= Beginning of Section =

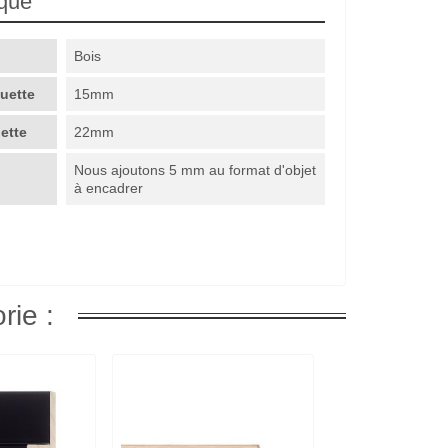
ique
Bois
guette
15mm
uette
22mm
Nous ajoutons 5 mm au format d'objet
à encadrer
rie :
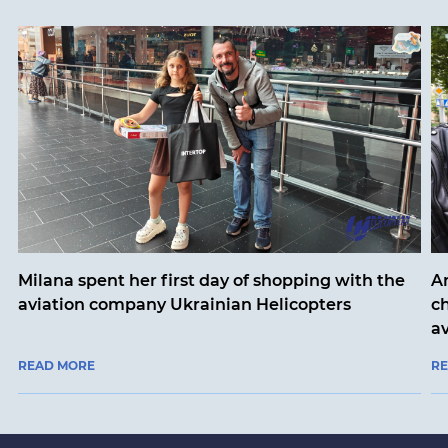
Milana spent her first day of shopping with the
An
aviation company Ukrainian Helicopters
ch
a
READ MORE
R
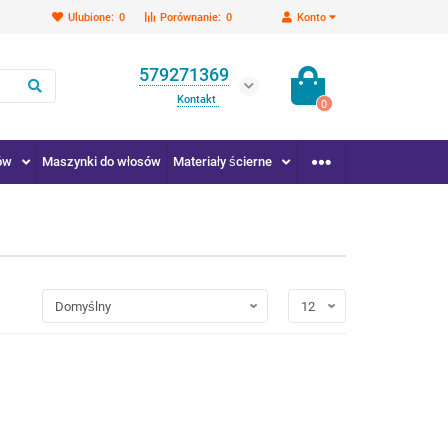
Ulubione:
0
Porównanie:
0
Konto
579271369
Kontakt
0
ów
Maszynki do włosów
Materiały ścierne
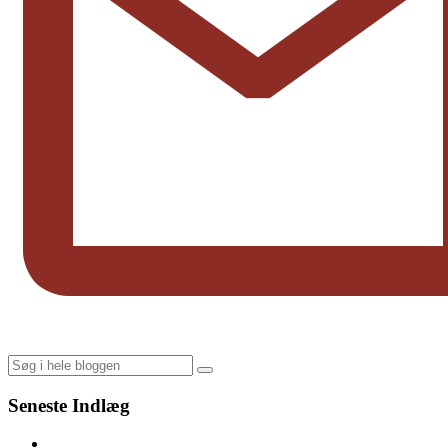
Search
Seneste Indlæg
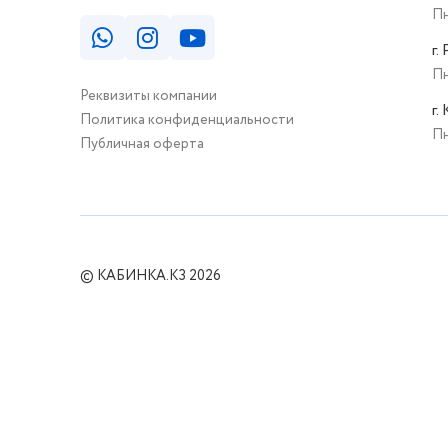
Пн
г.
Пн
Реквизиты компании
г.
Политика конфиденциальности
Пн
Публичная оферта
© КАБИНКА.КЗ 2026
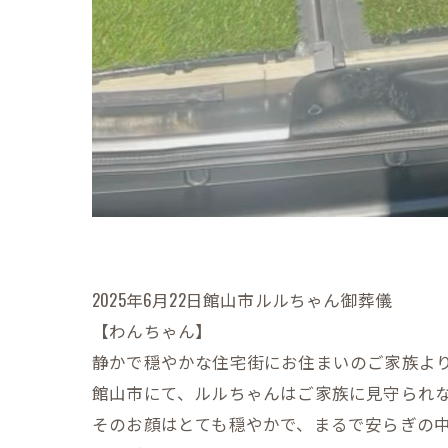
2025年6月22日館山市ルルちゃん御葬儀
【わんちゃん】
静かで穏やかな住宅街にお住まいのご家族よ
館山市にて、ルルちゃんはご家族に見守られ
そのお顔はとても穏やかで、まるで安らぎの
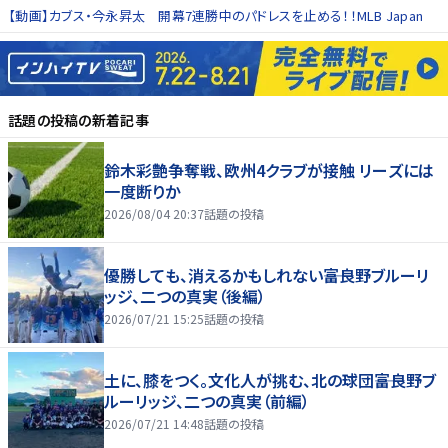
【動画】カブス・今永昇太 開幕7連勝中のパドレスを止める！！MLB Japan
話題の投稿
の新着記事
鈴木彩艶争奪戦、欧州4クラブが接触 リーズには
一度断りか
2026/08/04 20:37
話題の投稿
優勝しても、消えるかもしれない――富良野ブルーリ
ッジ、二つの真実（後編）
2026/07/21 15:25
話題の投稿
土に、膝をつく。文化人が挑む、北の球団――富良野ブ
ルーリッジ、二つの真実（前編）
2026/07/21 14:48
話題の投稿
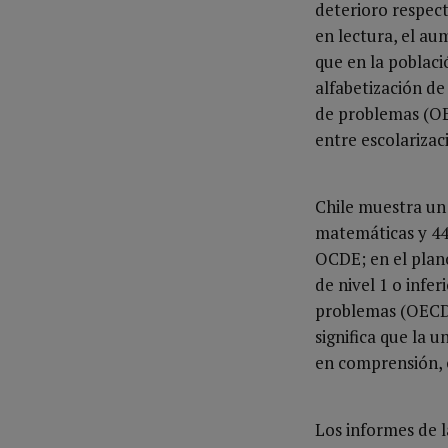
deterioro respect
en lectura, el au
que en la poblaci
alfabetización de 
de problemas (OEC
entre escolarizac
Chile muestra un
matemáticas y 44
OCDE; en el plano
de nivel 1 o infe
problemas (OECD,
significa que la u
en comprensión, c
Los informes de 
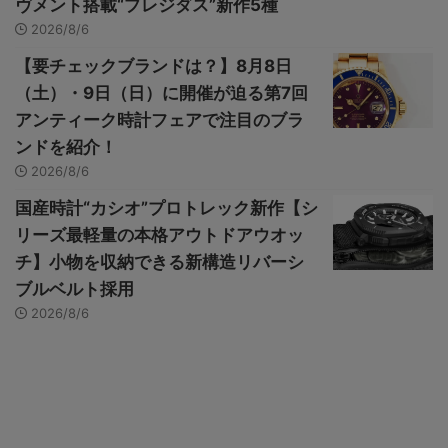
ヴメント搭載“プレジダス”新作5種
2026/8/6
【要チェックブランドは？】8月8日
（土）・9日（日）に開催が迫る第7回
アンティーク時計フェアで注目のブラ
ンドを紹介！
2026/8/6
国産時計“カシオ”プロトレック新作【シ
リーズ最軽量の本格アウトドアウオッ
チ】小物を収納できる新構造リバーシ
ブルベルト採用
2026/8/6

= End of Section =

__EXERCISE REQUIREMENTS__
Nothing but the text is wanted: repeat the data above exactly, without its images.

__EXERCISE RESPONSE__
ique
Bois
guette
15mm
uette
22mm
Nous ajoutons 5 mm au format d'objet
à encadrer
rie :
Milana spent her first day of shopping with the
An
aviation company Ukrainian Helicopters
ch
a
READ MORE
R
Ulubione:
0
Porównanie:
0
Konto
579271369
Kontakt
0
ów
Maszynki do włosów
Materiały ścierne
Search
Seneste Indlæg
Пн
г.
Пн
Реквизиты компании
г.
Политика конфиденциальности
Пн
Публичная оферта
© КАБИНКА.КЗ 2026
2025年6月22日館山市ルルちゃん御葬儀
【わんちゃん】
静かで穏やかな住宅街にお住まいのご家族よ
館山市にて、ルルちゃんはご家族に見守られ
そのお顔はとても穏やかで、まるで安らぎの
【動画】カブス・今永昇太 開幕7連勝中のパドレスを止める！！MLB Japan
話題の投稿
の新着記事
鈴木彩艶争奪戦、欧州4クラブが接触 リーズには
一度断りか
2026/08/04 20:37
話題の投稿
優勝しても、消えるかもしれない――富良野ブルーリ
ッジ、二つの真実（後編）
2026/07/21 15:25
話題の投稿
土に、膝をつく。文化人が挑む、北の球団――富良野ブ
ルーリッジ、二つの真実（前編）
2026/07/21 14:48
話題の投稿
deterioro respect
en lectura, el au
que en la poblaci
alfabetización de 
de problemas (OEC
entre escolarizac
Chile muestra un
matemáticas y 44
OCDE; en el plano
de nivel 1 o infe
problemas (OECD,
significa que la u
en comprensión, c
Los informes de 
ヴメント搭載“プレジダス”新作5種
2026/8/6
【要チェックブランドは？】8月8日
（土）・9日（日）に開催が迫る第7回
アンティーク時計フェアで注目のブラ
ンドを紹介！
2026/8/6
国産時計“カシオ”プロトレック新作【シ
リーズ最軽量の本格アウトドアウオッ
チ】小物を収納できる新構造リバーシ
ブルベルト採用
2026/8/6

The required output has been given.